The soap shop staff washed our arms and applied pricy lotions and didn't seem put out when we didn't buy anything. Being from New England where we don't touch loved ones in public much less strangers, this physical contact with the young staff at the soap place left me speechless.And it didn't seem weird. Hey, let's have your arm. You've got to try this stuff...

The thing I noticed on our vacation is that people just don't look at each other funny out west like they do here.

Gym socks loafers and shorts? Cool.

Greased handle bar mustache and fedora? Cool.

Transsexual coffee house waitress? Cool.

Chatty little boy making fart jokes in a fancy restaurant? Cool.
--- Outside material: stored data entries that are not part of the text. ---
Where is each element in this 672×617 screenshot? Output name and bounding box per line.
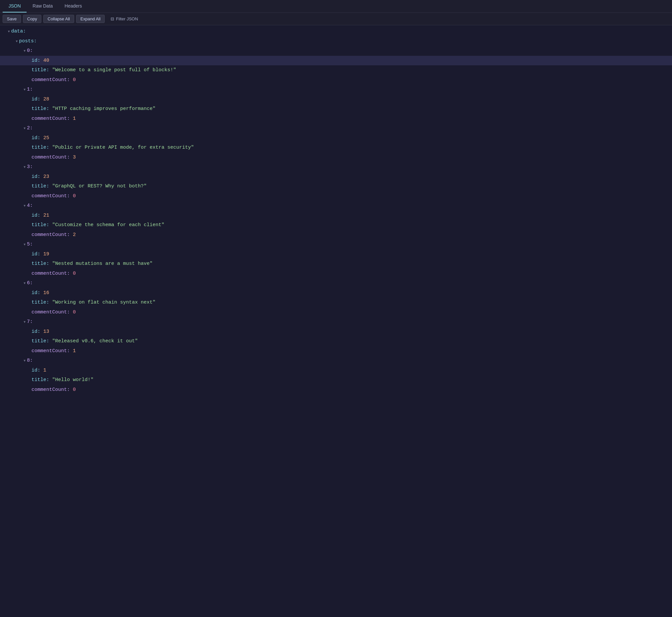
post-1-index: 1:: [27, 85, 33, 94]
collapse-all-button[interactable]: Collapse All: [43, 15, 74, 23]
post-6-comment-row: commentCount: 0: [0, 307, 672, 318]
post-1-arrow[interactable]: ▼: [24, 87, 26, 92]
post-5-title-val: "Nested mutations are a must have": [52, 260, 153, 268]
post-0-index-row: ▼ 0:: [0, 46, 672, 56]
post-1-comment-key: commentCount:: [31, 115, 70, 123]
post-2-comment-row: commentCount: 3: [0, 153, 672, 163]
post-4-id-key: id:: [31, 211, 40, 220]
post-4-id-row: id: 21: [0, 211, 672, 221]
post-7-index-row: ▼ 7:: [0, 317, 672, 327]
filter-icon: ⊟: [110, 16, 114, 21]
post-6-title-key: title:: [31, 298, 49, 307]
post-4-comment-key: commentCount:: [31, 231, 70, 239]
post-3-index-row: ▼ 3:: [0, 162, 672, 172]
post-5-index-row: ▼ 5:: [0, 240, 672, 249]
post-0-comment-key: commentCount:: [31, 76, 70, 84]
post-0-index: 0:: [27, 47, 33, 55]
post-2-id-val: 25: [43, 134, 49, 143]
post-1-index-row: ▼ 1:: [0, 85, 672, 94]
post-0-id-val: 40: [43, 56, 49, 65]
post-0-id-row: id: 40: [0, 56, 672, 66]
post-1-comment-val: 1: [73, 115, 76, 123]
post-8-comment-val: 0: [73, 386, 76, 394]
post-8-id-val: 1: [43, 366, 46, 375]
root-data-key: data:: [11, 27, 26, 36]
post-3-index: 3:: [27, 163, 33, 171]
post-2-comment-val: 3: [73, 153, 76, 162]
post-8-index: 8:: [27, 357, 33, 365]
post-2-index: 2:: [27, 124, 33, 133]
post-6-index-row: ▼ 6:: [0, 278, 672, 288]
post-3-arrow[interactable]: ▼: [24, 164, 26, 170]
json-view: ▼ data: ▼ posts: ▼ 0: id: 40 title: "Wel…: [0, 25, 672, 396]
post-1-id-key: id:: [31, 95, 40, 104]
post-8-comment-row: commentCount: 0: [0, 385, 672, 395]
post-7-title-key: title:: [31, 337, 49, 346]
post-8-title-val: "Hello world!": [52, 376, 93, 384]
post-7-title-row: title: "Released v0.6, check it out": [0, 337, 672, 346]
posts-arrow[interactable]: ▼: [16, 39, 18, 44]
post-8-arrow[interactable]: ▼: [24, 358, 26, 364]
post-2-id-row: id: 25: [0, 133, 672, 143]
post-3-comment-val: 0: [73, 192, 76, 201]
tab-raw-data[interactable]: Raw Data: [27, 0, 58, 12]
post-2-index-row: ▼ 2:: [0, 124, 672, 133]
post-3-id-row: id: 23: [0, 172, 672, 182]
filter-label: Filter JSON: [116, 16, 138, 21]
filter-json-button[interactable]: ⊟ Filter JSON: [106, 15, 142, 23]
post-6-arrow[interactable]: ▼: [24, 280, 26, 286]
posts-row: ▼ posts:: [0, 36, 672, 46]
post-1-id-row: id: 28: [0, 94, 672, 105]
post-0-id-key: id:: [31, 56, 40, 65]
post-5-id-row: id: 19: [0, 249, 672, 259]
post-5-id-key: id:: [31, 250, 40, 259]
post-7-index: 7:: [27, 318, 33, 326]
post-3-comment-row: commentCount: 0: [0, 191, 672, 201]
post-6-title-val: "Working on flat chain syntax next": [52, 298, 156, 307]
post-5-arrow[interactable]: ▼: [24, 242, 26, 247]
post-0-title-key: title:: [31, 66, 49, 74]
post-0-comment-row: commentCount: 0: [0, 75, 672, 85]
root-data-row: ▼ data:: [0, 27, 672, 36]
post-2-comment-key: commentCount:: [31, 153, 70, 162]
root-arrow[interactable]: ▼: [8, 29, 10, 34]
post-3-title-row: title: "GraphQL or REST? Why not both?": [0, 182, 672, 191]
save-button[interactable]: Save: [3, 15, 21, 23]
post-8-index-row: ▼ 8:: [0, 356, 672, 366]
post-4-title-key: title:: [31, 221, 49, 229]
post-1-id-val: 28: [43, 95, 49, 104]
post-2-id-key: id:: [31, 134, 40, 143]
post-1-title-key: title:: [31, 105, 49, 113]
toolbar: Save Copy Collapse All Expand All ⊟ Filt…: [0, 13, 672, 25]
post-1-title-val: "HTTP caching improves performance": [52, 105, 156, 113]
post-2-title-val: "Public or Private API mode, for extra s…: [52, 144, 194, 152]
post-6-comment-key: commentCount:: [31, 308, 70, 317]
post-4-arrow[interactable]: ▼: [24, 203, 26, 209]
post-5-title-row: title: "Nested mutations are a must have…: [0, 259, 672, 269]
post-2-arrow[interactable]: ▼: [24, 126, 26, 131]
post-0-title-val: "Welcome to a single post full of blocks…: [52, 66, 176, 74]
post-7-arrow[interactable]: ▼: [24, 319, 26, 325]
post-4-index-row: ▼ 4:: [0, 201, 672, 211]
post-1-title-row: title: "HTTP caching improves performanc…: [0, 104, 672, 114]
post-7-id-row: id: 13: [0, 327, 672, 337]
post-0-title-row: title: "Welcome to a single post full of…: [0, 65, 672, 75]
post-7-id-val: 13: [43, 328, 49, 336]
post-0-arrow[interactable]: ▼: [24, 48, 26, 54]
post-8-id-key: id:: [31, 366, 40, 375]
post-5-comment-val: 0: [73, 269, 76, 278]
tab-bar: JSON Raw Data Headers: [0, 0, 672, 13]
tab-json[interactable]: JSON: [3, 0, 27, 12]
post-6-id-key: id:: [31, 289, 40, 297]
posts-key: posts:: [19, 37, 37, 46]
expand-all-button[interactable]: Expand All: [76, 15, 105, 23]
post-3-title-val: "GraphQL or REST? Why not both?": [52, 182, 147, 191]
post-4-title-row: title: "Customize the schema for each cl…: [0, 220, 672, 230]
post-6-comment-val: 0: [73, 308, 76, 317]
post-4-id-val: 21: [43, 211, 49, 220]
post-5-index: 5:: [27, 240, 33, 249]
copy-button[interactable]: Copy: [23, 15, 41, 23]
post-5-id-val: 19: [43, 250, 49, 259]
tab-headers[interactable]: Headers: [59, 0, 88, 12]
post-2-title-key: title:: [31, 144, 49, 152]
My daughter wore bright pink shorts, a bright blue t-shirt, green and grey knee high socks, sport sandles, and a beautiful white straw cloche hat, a gift from Uncle Jack and Aunt Onie.

Here in Maine, she'd have gotten stared at, she'd have gotten side long glances and smirky smirks.

Not in Portland, Oregon.

Not one judgematal look, not one snicker. NOT ONE.

And if you think Maine is a beautiful place you should go take a look at western Oregon.
Everywhere you look it's gorgeous.

The beaches in Hood River are free and open to the public.

The beaches on the coast are free and open to the public.
Start from Portland, head west drive an hour and 1/2 and you're running along the beautiful sandy beaches of the Pacific Ocean.

Starting in Portland, head East and you come to the breathtaking Multanoma falls, drive a little further and in less than an hour you are on the shores of the Hood River.
You can swim, you can kayak, wind surf, kite board, paddle board or just sit on a rock and take it all in.

While we were there the temps were often in the high 90s. But there was no humidity, so while the locals were talking about being uncomfortable in the heat I, some one who detests summer weather and hot sunny days, I was thinking, gosh, this is pretty nice.

You get hot you sweat, the breeze blows, you feel cooler.

Here in Maine, you get hot, you sweat, the humidity is 80% there is no breeze, you feel greasy and sticky and hate everybody.

Coming back to Maine is depressing.

It's stifling here.

Things feel stagnant and cramped and bleak.

There is a down side to a great vacation.

It's called going home.

1 comment:

Paul Pickering said...

You have stood on the mountain and seen a new world. What does it mean? Time will tell.